I've also learned the hard that most tire and brake chains can only be trusted with two things: tires and brakes. On a previous vehicle, I took the car to them to get diagnosed. They diagnosed it correctly, and charged $202 for a remanufactured part as listed on the invoice. A month later the problems returned, so they tried several things (mostly mechanic-in-a-bottle snake oil to hide the problem).

They eventually agreed to replace the part. The problem returned within a month. As this point, I looked up the price on a new part. The price at the dealership for a brand new part was $172 (remember, they charged me $202 for a reman part). Eventually, they paid to send my car to another shop to do the work with OEM parts, and the problem never returned.

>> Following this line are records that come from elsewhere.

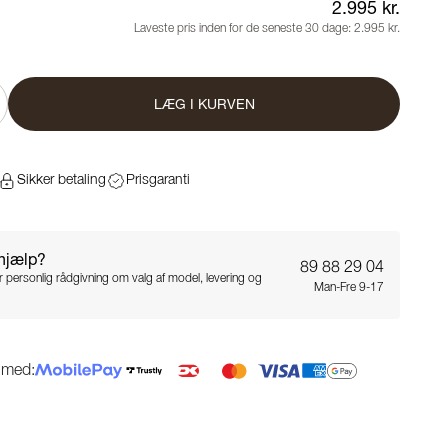
2.995 kr.
Laveste pris inden for de seneste 30 dage:
2.995 kr.
LÆG I KURVEN
Sikker betaling
Prisgaranti
 hjælp?
89 88 29 04
for personlig rådgivning om valg af model, levering og
Man-Fre 9-17
g med:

I now get all of my service done at the dealership. I don't have the time to do it myself (I did all my own work when I worked 40 hrs a week instead of 80-90+).
 
I wouldn't mind having the dealer do more work if they weren't all turning into glorified parts swappers with a diagnostic flow charts for brains. There are still those one or two mechanics there who actually can diagnose a car but you have to argue with the service manager for a week before you can get one of them to look at it. These are the guys who are always booked up too. Everything also seems to be an assembly with a dealer anymore. Need a rear wheel bearing? That'll be $800 please. :)

I'm a fan of places that let you bring your own parts. The one I normally use always treats me decent on time and labor. If I miss a part or they find something else bad they just give me a call and ask me if I want them to buy it. Their mark up is more of a normal retail markup (30-ish percent) and they don't try to sell me stuff. They've actually turned down work because they didn't think they could do it for a reasonable price.
 
Trust me when I say you have no idea what you're talking about.

Yes, there are some shops that do this, but ....


Oh, I see ... trust you that I don't know what I'm talking about, yet "YES there are some shops that do this" .... hmm!?!?!

Now lets add in the fact that I'm on the Canadian side and our OEM parts aren't cheap, as I continue to source them from stateside plus shipping. Still cheaper in the long run.


Good on you! Listen, I've been around mechanic friends and shop owners long enough to fully understand how this works!